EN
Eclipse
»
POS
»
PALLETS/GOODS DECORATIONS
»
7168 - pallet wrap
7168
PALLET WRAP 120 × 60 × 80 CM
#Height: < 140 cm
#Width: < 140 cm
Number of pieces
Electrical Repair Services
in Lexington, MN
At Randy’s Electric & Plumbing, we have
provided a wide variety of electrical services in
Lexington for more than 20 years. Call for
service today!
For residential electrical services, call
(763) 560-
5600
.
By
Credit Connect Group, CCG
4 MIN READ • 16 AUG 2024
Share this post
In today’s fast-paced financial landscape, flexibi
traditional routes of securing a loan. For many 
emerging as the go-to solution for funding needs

---

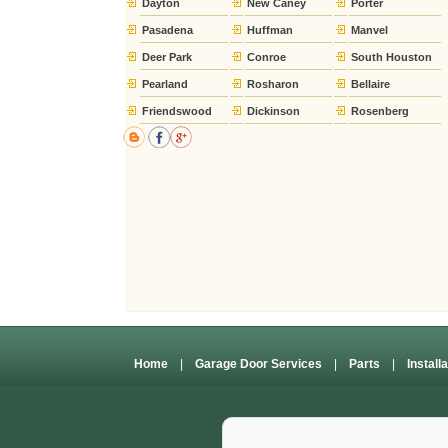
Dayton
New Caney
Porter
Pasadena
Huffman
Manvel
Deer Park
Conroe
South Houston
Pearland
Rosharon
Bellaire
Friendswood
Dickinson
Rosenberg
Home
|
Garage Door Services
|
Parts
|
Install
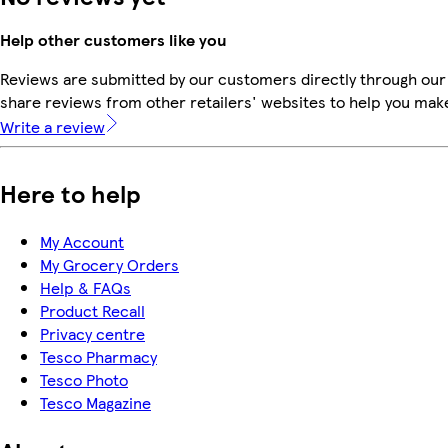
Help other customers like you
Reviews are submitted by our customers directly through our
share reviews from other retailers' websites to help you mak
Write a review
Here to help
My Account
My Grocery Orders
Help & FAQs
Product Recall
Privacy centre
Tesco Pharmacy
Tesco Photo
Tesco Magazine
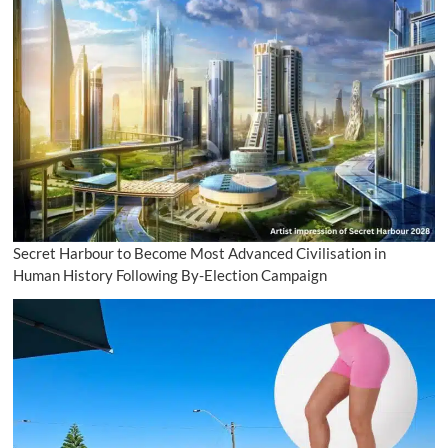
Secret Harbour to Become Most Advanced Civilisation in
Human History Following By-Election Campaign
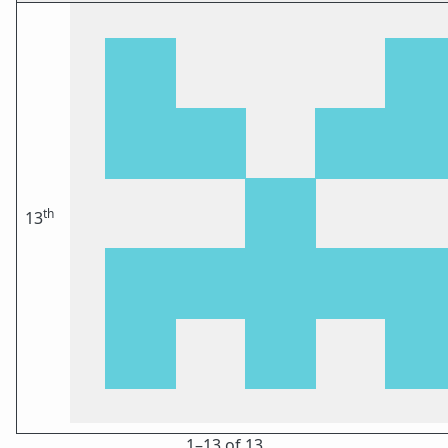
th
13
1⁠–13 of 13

_EXERCISE BRIEF_:
Lines in the data that hold "Lexington" are to be counted, and the number alone reported.

_SOLUTION TO THE EXERCISE_:
2